Connected to the axle and ran with the auto lynx open, I got exactly 12” of travel on the driver side and about 11-1/4 on the passenger side. So they are limiting my travel some, about half an inch which for me, it’s not enough for me to notice or care.

I took these measurements off of the visible shock shaft from the bottom of the shock body to the collar on the shaft. Probably a better and more accurate way to measure but, that’s what I ended up with.

If you’re running long arms and long Coilovers or long travel shocks and really want all the flex you can get, these aren’t for you. If convenience is a factor and you don’t care about losing 1/2-3/4 of shock travel, I think they’re just fine for the average guy.
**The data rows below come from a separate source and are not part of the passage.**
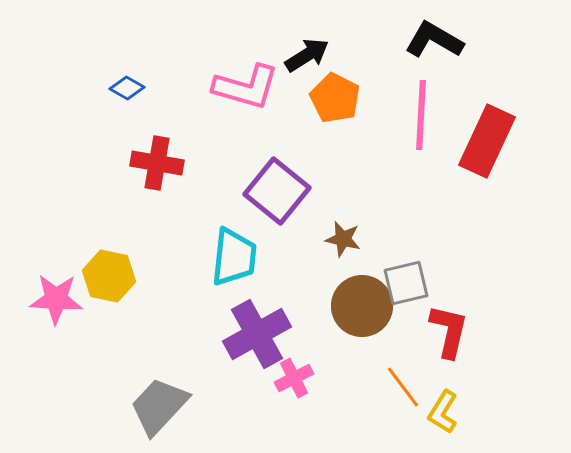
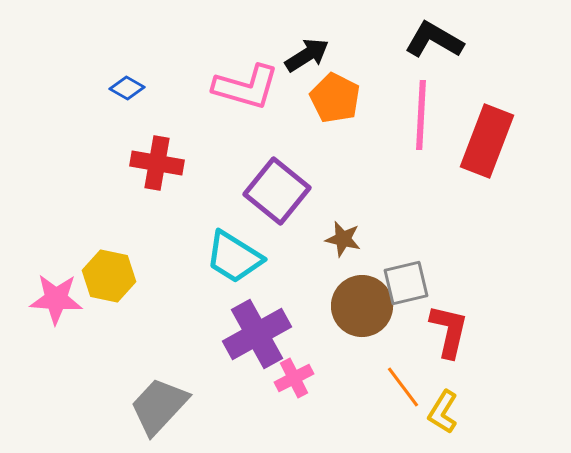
red rectangle: rotated 4 degrees counterclockwise
cyan trapezoid: rotated 116 degrees clockwise
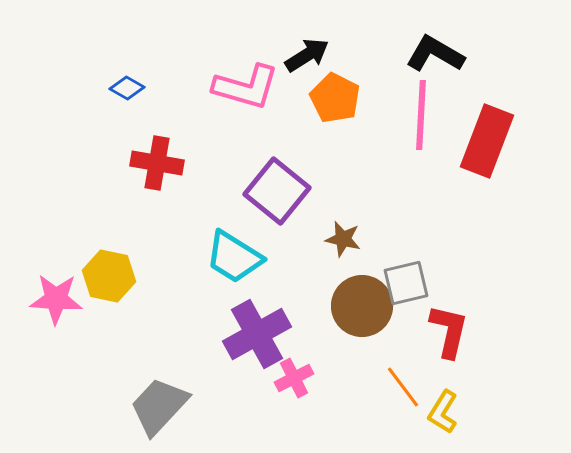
black L-shape: moved 1 px right, 14 px down
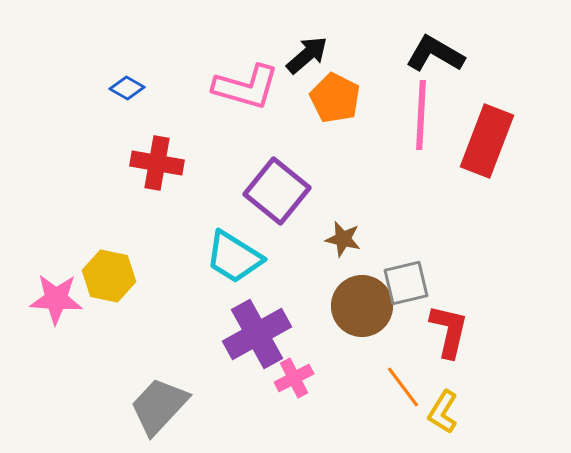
black arrow: rotated 9 degrees counterclockwise
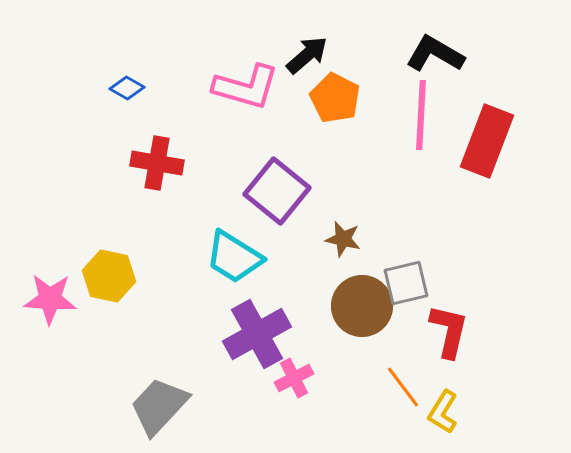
pink star: moved 6 px left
These may be my next purchase... I think I can live with that!
 
Resurrecting this thread to add a few comments after installing these on my '23 JT Mojave with a stock suspension.
  • Having never installed suspension components myself before, this was definitely more of a pain to do than it looked like from all the YouTube yahoos' install videos. The top link that requires a hex key was extremely tight from the factory. I ended up just using the wrench on the nut without the hex key just so I could get it to start moving. Moving the clip rings wasn’t bad. I used a plastic tool for opening split rings for camera straps. A guitar pick would probably work as well.
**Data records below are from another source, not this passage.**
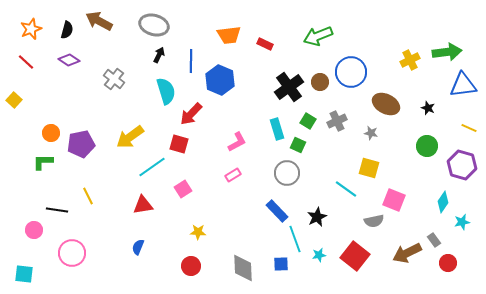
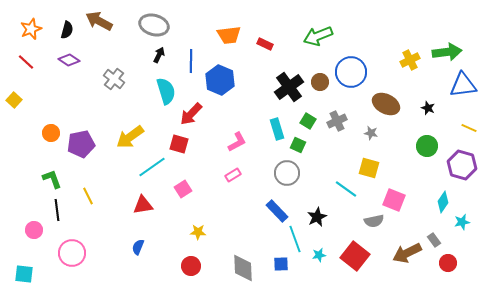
green L-shape at (43, 162): moved 9 px right, 17 px down; rotated 70 degrees clockwise
black line at (57, 210): rotated 75 degrees clockwise
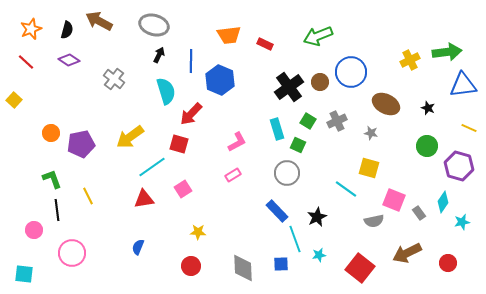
purple hexagon at (462, 165): moved 3 px left, 1 px down
red triangle at (143, 205): moved 1 px right, 6 px up
gray rectangle at (434, 240): moved 15 px left, 27 px up
red square at (355, 256): moved 5 px right, 12 px down
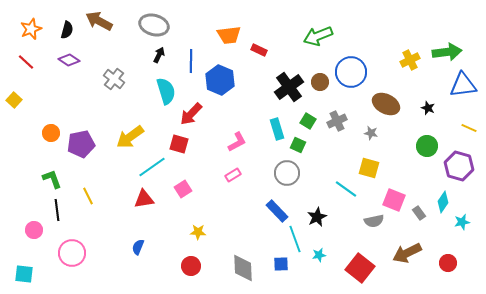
red rectangle at (265, 44): moved 6 px left, 6 px down
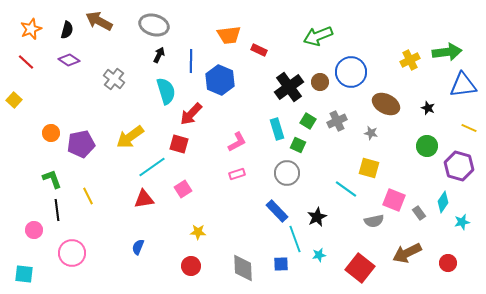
pink rectangle at (233, 175): moved 4 px right, 1 px up; rotated 14 degrees clockwise
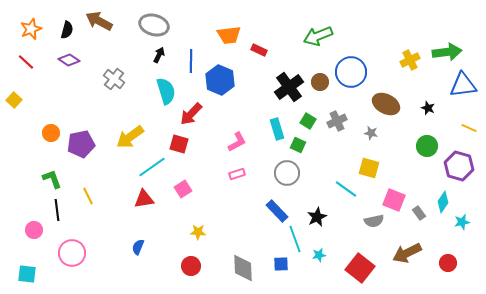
cyan square at (24, 274): moved 3 px right
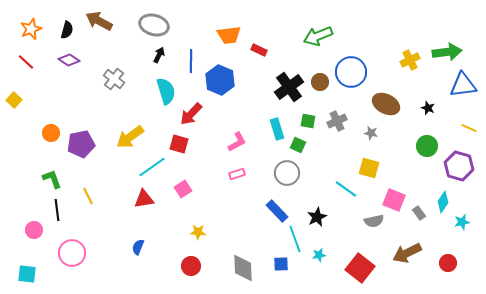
green square at (308, 121): rotated 21 degrees counterclockwise
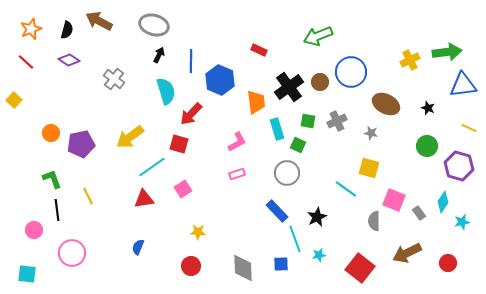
orange trapezoid at (229, 35): moved 27 px right, 67 px down; rotated 90 degrees counterclockwise
gray semicircle at (374, 221): rotated 102 degrees clockwise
  • They changed the big nuts that tighten on the clip rings from silver to black. Seems stupid since they now scratch super easy. No big deal since it's all hidden and will get trashed with rocks, etc. over time. It still bothers the OCD part of me, though.
  • The instructions to install them with the wolf logo facing forward works for the driver's side, but it seemed better to install it with the logo facing backward on the passenger side due to the tighter clearance on that side to the fender liner.
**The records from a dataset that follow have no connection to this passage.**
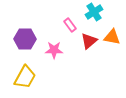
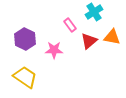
purple hexagon: rotated 25 degrees clockwise
yellow trapezoid: rotated 85 degrees counterclockwise
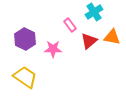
pink star: moved 1 px left, 1 px up
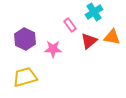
yellow trapezoid: rotated 50 degrees counterclockwise
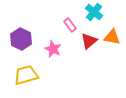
cyan cross: rotated 18 degrees counterclockwise
purple hexagon: moved 4 px left
pink star: rotated 24 degrees clockwise
yellow trapezoid: moved 1 px right, 2 px up
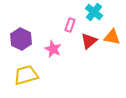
pink rectangle: rotated 56 degrees clockwise
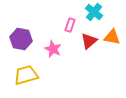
purple hexagon: rotated 15 degrees counterclockwise
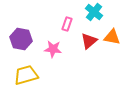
pink rectangle: moved 3 px left, 1 px up
pink star: rotated 18 degrees counterclockwise
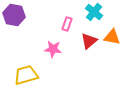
purple hexagon: moved 7 px left, 24 px up
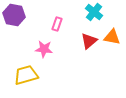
pink rectangle: moved 10 px left
pink star: moved 9 px left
  • Installed on my stock Mojave, they will not reconnect automatically after twisting the knob. I have to manually push down on them to get them to lock. Perhaps they will break in over time, but it seems like the geometry just isn't there for automatic locking on a stock JT. I don't like having to push down on the unit (and won't want to if they're covered in mud), so I use the wood handle of a rubber mallet and leverage it between the frame and sway bar to push the sway bar downward. Maybe it will start reconnecting automatically after some break in.
My only thought after driving it disconnected now, is it doesn't feel like I remember the Rubicon JL feeling, which was to maintain a completely level hood while the axel drooped all the way down into the fifth circle of hell. Maybe it's the Mojave shocks. But it makes me wonder if still being physically connected to the sway bar when "disconnected" limits movement. Seems like the bushing at the top of the Apex would limit directional movement compared to the sway bar being completely free. I don't know enough about the suspension to know one way or the other.